Hadoop is not going to replace the data warehouse, at least not any time soon. But the open source Big Data framework does pose a threat to the cushy profit margins of data warehouse vendors including, but not limited to, IBM, Teradata, Microsoft and Oracle.
According to data from Wikibon’s recent Big Data survey, more than 60% of Big Data practitioners that have deployed Hadoop have migrated at least one workload from a “traditional” data warehouse or mainframe to Hadoop. Another 34% expect to do so in the next six months. The majority of these workloads involve data transformations – a not unexpected finding. But following not far behind are business intelligence reporting workloads, the bread-and-butter of the enterprise data warehouse.
This trend is expected to continue as Hadoop vendors continue to improve so-called SQL-on-Hadoop offerings.

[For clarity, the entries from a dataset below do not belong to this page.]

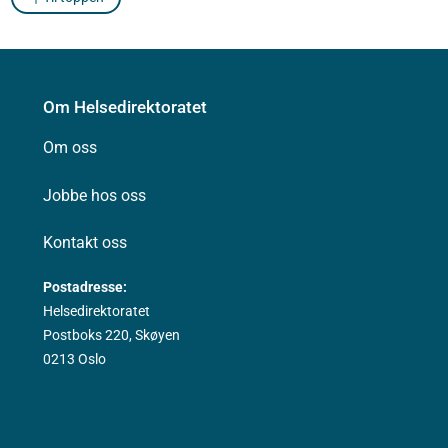
Om Helsedirektoratet
Om oss
Jobbe hos oss
Kontakt oss
Postadresse:
Helsedirektoratet
Postboks 220, Skøyen
0213 Oslo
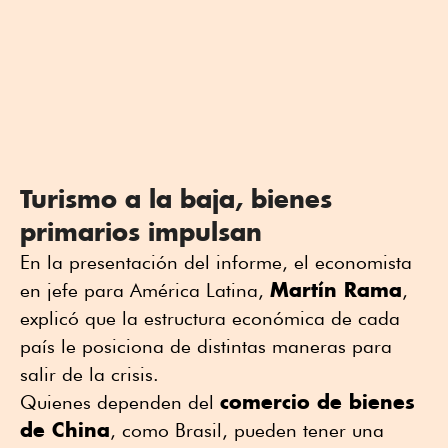
Turismo a la baja, bienes
primarios impulsan
En la presentación del informe, el economista
Martín Rama
en jefe para América Latina,
,
explicó que la estructura económica de cada
país le posiciona de distintas maneras para
salir de la crisis.
comercio de bienes
Quienes dependen del
de China
, como Brasil, pueden tener una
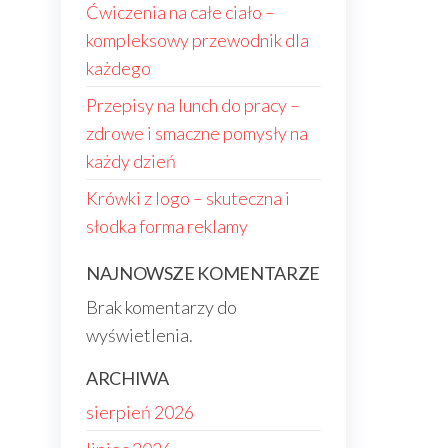
Ćwiczenia na całe ciało –
kompleksowy przewodnik dla
każdego
Przepisy na lunch do pracy –
zdrowe i smaczne pomysły na
każdy dzień
Krówki z logo – skuteczna i
słodka forma reklamy
NAJNOWSZE KOMENTARZE
Brak komentarzy do
wyświetlenia.
ARCHIWA
sierpień 2026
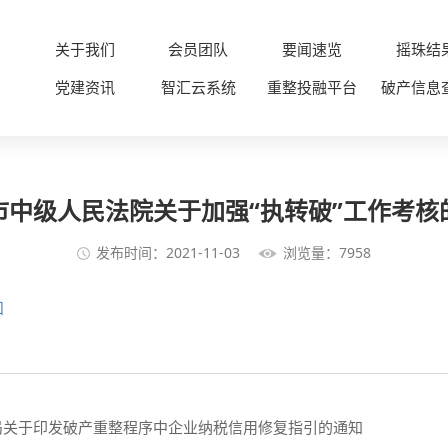
关于我们
会员团队
要闻速览
摇珠结
党建资讯
智汇云系统
重整投融平台
破产信息
市中级人民法院关于加强“执转破”工作考核
发布时间：2021-11-03
浏览量：7958
知
局关于印发破产重整程序中企业纳税信用修复指引的通知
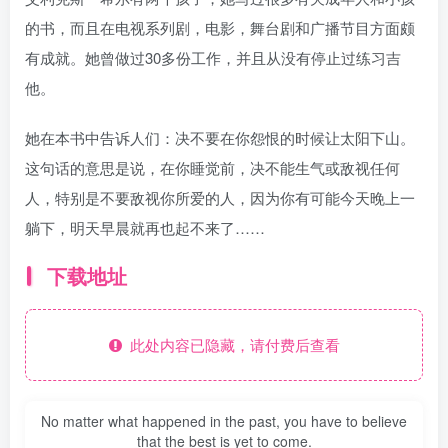
的书，而且在电视系列剧，电影，舞台剧和广播节目方面颇
有成就。她曾做过30多份工作，并且从没有停止过练习吉
他。
她在本书中告诉人们：决不要在你怨恨的时候让太阳下山。
这句话的意思是说，在你睡觉前，决不能生气或敌视任何
人，特别是不要敌视你所爱的人，因为你有可能今天晚上一
躺下，明天早晨就再也起不来了……
下载地址
此处内容已隐藏，请付费后查看
No matter what happened in the past, you have to believe
that the best is yet to come.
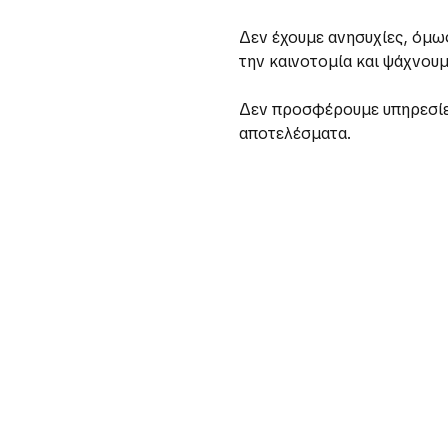
Δεν έχουμε ανησυχίες, όμω
την καινοτομία και ψάχνουμ
Δεν προσφέρουμε υπηρεσίε
αποτελέσματα.
ίσουμε
ικά που διακρίνουν
αβάζοντας τα και πολύ
άγκη να
ωρίσουμε.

These technologies from vendors such as Cloudera, Hortonworks and Actian allow data scientists and less sophisticated business analysts and business users to query data in Hadoop using ANSI SQL-like tools (some SQL-on-Hadoop offerings have more complete SQL functionality than others) and developers to build Hadoop-based data-driven applications.
Feedback from both the aforementioned Big Data survey and in-depth conversations with Big Data practitioners indicate that Hadoop’s encroachment on the data warehouse’s territory is partly driven by cost. One practitioner at a large national insurance company told Wikibon that his company has frozen its data warehouse spend by shifting workloads to Hadoop and expects to actually decrease its data warehouse bill significantly over the next three-to-five years thanks to Hadoop.
But other important factors are also at work, not least of which is Hadoop’s ability to store and process all manner of data – structured, semi-structured and unstructured.
As Hadoop becomes more real-time and multi-application capable thanks to YARN, this overlap with data warehousing and even high-performance analytic databases will increase. Tresata, a Charlotte, N.C.-based start-up has built real-time fraud detection applications on Hadoop and Spark that are live and in use now at Fortune 500 companies. Such applications were previously the exclusive province of high-performance databases such as Netezza, if they were possible at all.
At Hadoop Summit 2014 in early June, all the major data warehouse vendors were in attendance. Each is trying to contain the threat posed by Hadoop. Some couch their language in opportunity, and indeed, Hadoop will deliver more data under management at most enterprises and some of that data will work its way to the data warehouse. Vendors such as Teradata are building reference architectures that include Hadoop and developing tools that make it easier to ingest Hadoop data into more costly data warehouses for higher-value analytic workloads. This is a valid approach.
Others, such as IBM, are also counting on their high-margin professional services and up-the-stack analytics software to mitigate the threat Hadoop poses to data warehouse revenue.
And most, if not all, of the data warehouse vendors point to Hadoop’s relative immaturity to dissuade practitioners from building mission-critical applications on the open source framework. Some of these criticisms have merit, as Hadoop’s security, performance and data management capabilities are still lacking around particular use cases.
Action Item: The reality is that Hadoop will replace the data warehouse for specific workloads for which it is best suited, but not for everything. As a result, Hadoop vendors and data warehouse vendors are indeed competing for some of the same dollars, and this competition will only increase as Hadoop matures. Data warehouse vendors should accept the ascendance of Hadoop as a first-class citizen in the data center and position their products and services as value-add components that help practitioners turn raw data stored in Hadoop into actionable insights on executives’ desks.